Items listed in a dataset:
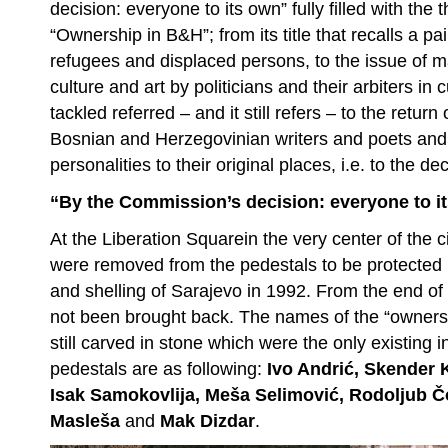
decision: everyone to its own” fully filled with the
“Ownership in B&H”; from its title that recalls a pa
refugees and displaced persons, to the issue of 
culture and art by politicians and their arbiters in
tackled referred – and it still refers – to the retu
Bosnian and Herzegovinian writers and poets and
personalities to their original places, i.e. to the d
“By the Commission’s decision: everyone to i
At the Liberation Squarein the very center of the ci
were removed from the pedestals to be protected i
and shelling of Sarajevo in 1992. From the end of
not been brought back. The names of the “owner
still carved in stone which were the only existing i
pedestals are as following:
Ivo Andrić, Skender 
Isak Samokovlija, Meša Selimović, Rodoljub Čo
Masleša
and
Mak Dizdar
.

# YOUR ASSIGNMENT
Please give back the data above word for word, with no pictures included.

# ANSWER SPACE
decision: everyone to its own” fully filled with the
“Ownership in B&H”; from its title that recalls a pa
refugees and displaced persons, to the issue of 
culture and art by politicians and their arbiters in
tackled referred – and it still refers – to the retu
Bosnian and Herzegovinian writers and poets and
personalities to their original places, i.e. to the d
“By the Commission’s decision: everyone to i
At the Liberation Squarein the very center of the ci
were removed from the pedestals to be protected i
and shelling of Sarajevo in 1992. From the end of
not been brought back. The names of the “owner
still carved in stone which were the only existing i
pedestals are as following:
Ivo Andrić, Skender 
Isak Samokovlija, Meša Selimović, Rodoljub Čo
Masleša
and
Mak Dizdar
.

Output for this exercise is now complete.